#### [Task statement]
Pictures aside, restate the records below exactly as written.
● ● ●
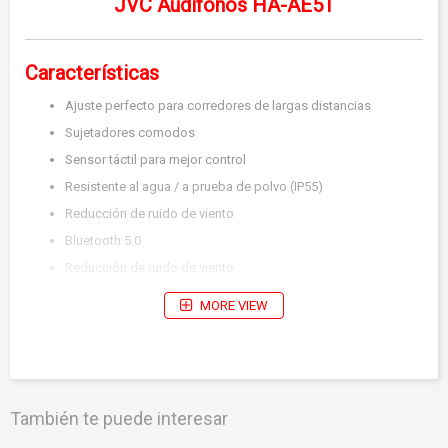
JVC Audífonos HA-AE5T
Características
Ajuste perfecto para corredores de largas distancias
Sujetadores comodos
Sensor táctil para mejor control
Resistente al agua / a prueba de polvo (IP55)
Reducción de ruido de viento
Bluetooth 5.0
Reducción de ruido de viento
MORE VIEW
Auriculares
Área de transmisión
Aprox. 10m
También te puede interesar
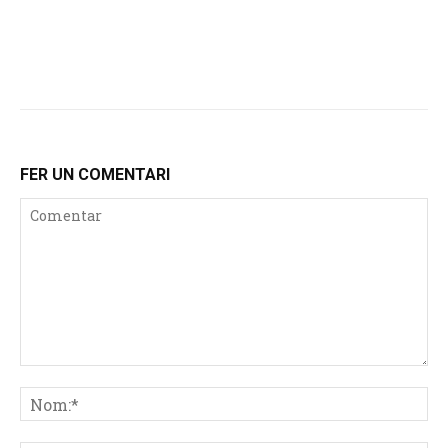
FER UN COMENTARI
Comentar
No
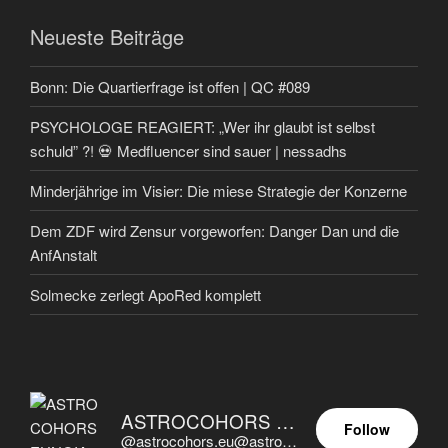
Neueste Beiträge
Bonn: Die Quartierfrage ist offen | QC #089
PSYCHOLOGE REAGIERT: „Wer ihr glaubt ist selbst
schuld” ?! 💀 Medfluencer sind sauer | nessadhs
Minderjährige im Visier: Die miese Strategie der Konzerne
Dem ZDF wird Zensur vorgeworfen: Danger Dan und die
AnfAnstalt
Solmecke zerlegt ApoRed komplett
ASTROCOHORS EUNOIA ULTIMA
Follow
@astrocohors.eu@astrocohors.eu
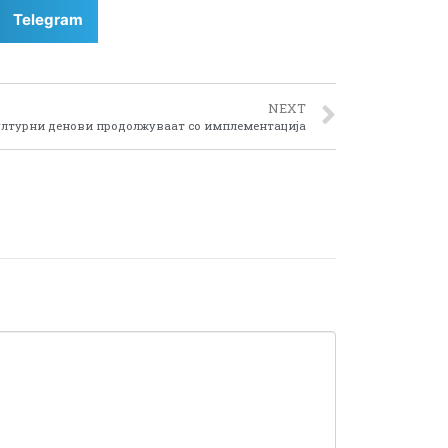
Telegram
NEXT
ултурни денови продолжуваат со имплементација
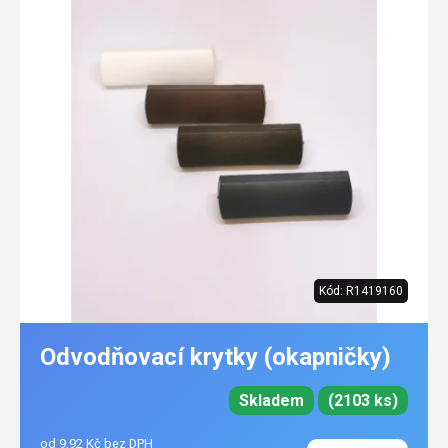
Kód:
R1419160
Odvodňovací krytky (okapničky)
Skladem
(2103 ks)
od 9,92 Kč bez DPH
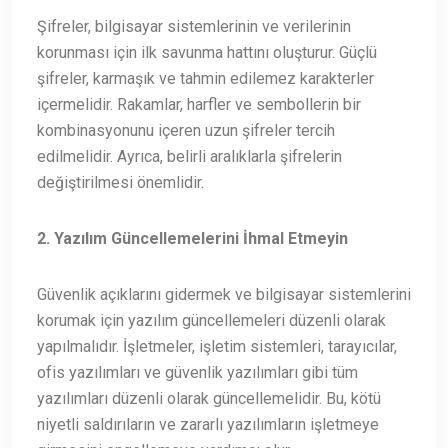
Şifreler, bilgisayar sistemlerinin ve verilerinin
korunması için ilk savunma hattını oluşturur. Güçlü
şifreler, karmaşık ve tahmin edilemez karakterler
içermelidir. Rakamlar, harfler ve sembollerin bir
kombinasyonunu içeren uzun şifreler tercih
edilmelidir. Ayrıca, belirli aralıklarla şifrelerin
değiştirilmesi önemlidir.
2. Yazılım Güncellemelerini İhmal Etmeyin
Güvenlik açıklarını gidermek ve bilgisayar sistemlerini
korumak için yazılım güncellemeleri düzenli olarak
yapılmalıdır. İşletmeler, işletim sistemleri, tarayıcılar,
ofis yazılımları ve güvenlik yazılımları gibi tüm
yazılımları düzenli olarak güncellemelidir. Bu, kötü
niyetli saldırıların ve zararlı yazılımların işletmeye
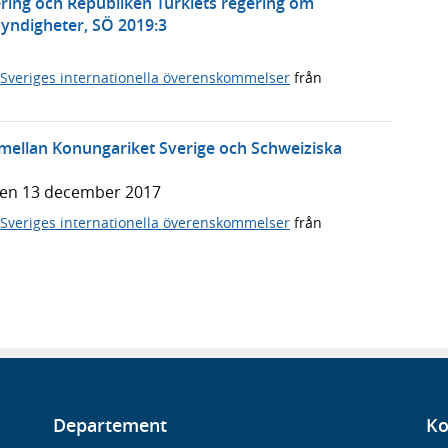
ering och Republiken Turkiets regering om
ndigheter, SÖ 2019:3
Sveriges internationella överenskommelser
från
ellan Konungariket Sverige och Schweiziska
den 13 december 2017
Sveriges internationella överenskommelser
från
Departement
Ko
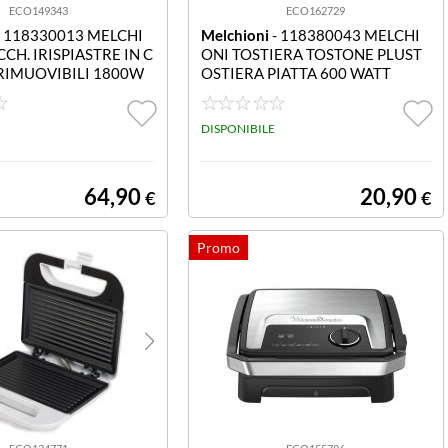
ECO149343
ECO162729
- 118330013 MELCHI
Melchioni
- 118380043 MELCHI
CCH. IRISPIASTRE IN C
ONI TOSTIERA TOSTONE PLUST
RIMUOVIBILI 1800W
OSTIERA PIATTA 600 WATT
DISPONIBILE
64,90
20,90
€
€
● ● ●
#### [Exercise response]
JVC Audífonos HA-AE5T
Características
Ajuste perfecto para corredores de largas distancias
Sujetadores comodos
Sensor táctil para mejor control
Resistente al agua / a prueba de polvo (IP55)
Reducción de ruido de viento
Bluetooth 5.0
Reducción de ruido de viento
MORE VIEW
Auriculares
Área de transmisión
Aprox. 10m
También te puede interesar
FER UN COMENTARI
Comentar
No
Neueste Beiträge
Bonn: Die Quartierfrage ist offen | QC #089
PSYCHOLOGE REAGIERT: „Wer ihr glaubt ist selbst
schuld” ?! 💀 Medfluencer sind sauer | nessadhs
Minderjährige im Visier: Die miese Strategie der Konzerne
Dem ZDF wird Zensur vorgeworfen: Danger Dan und die
AnfAnstalt
Solmecke zerlegt ApoRed komplett
ASTROCOHORS EUNOIA ULTIMA
Follow
@astrocohors.eu@astrocohors.eu
Telegram
NEXT
ултурни денови продолжуваат со имплементација
Kód:
R1419160
Odvodňovací krytky (okapničky)
Skladem
(2103 ks)
od 9,92 Kč bez DPH
Şifreler, bilgisayar sistemlerinin ve verilerinin
korunması için ilk savunma hattını oluşturur. Güçlü
şifreler, karmaşık ve tahmin edilemez karakterler
içermelidir. Rakamlar, harfler ve sembollerin bir
kombinasyonunu içeren uzun şifreler tercih
edilmelidir. Ayrıca, belirli aralıklarla şifrelerin
değiştirilmesi önemlidir.
2. Yazılım Güncellemelerini İhmal Etmeyin
Güvenlik açıklarını gidermek ve bilgisayar sistemlerini
korumak için yazılım güncellemeleri düzenli olarak
yapılmalıdır. İşletmeler, işletim sistemleri, tarayıcılar,
ofis yazılımları ve güvenlik yazılımları gibi tüm
yazılımları düzenli olarak güncellemelidir. Bu, kötü
niyetli saldırıların ve zararlı yazılımların işletmeye
ering och Republiken Turkiets regering om
ndigheter, SÖ 2019:3
Sveriges internationella överenskommelser
från
ellan Konungariket Sverige och Schweiziska
den 13 december 2017
Sveriges internationella överenskommelser
från
Departement
Ko
ECO149343
ECO162729
- 118330013 MELCHI
Melchioni
- 118380043 MELCHI
CCH. IRISPIASTRE IN C
ONI TOSTIERA TOSTONE PLUST
RIMUOVIBILI 1800W
OSTIERA PIATTA 600 WATT
DISPONIBILE
64,90
20,90
€
€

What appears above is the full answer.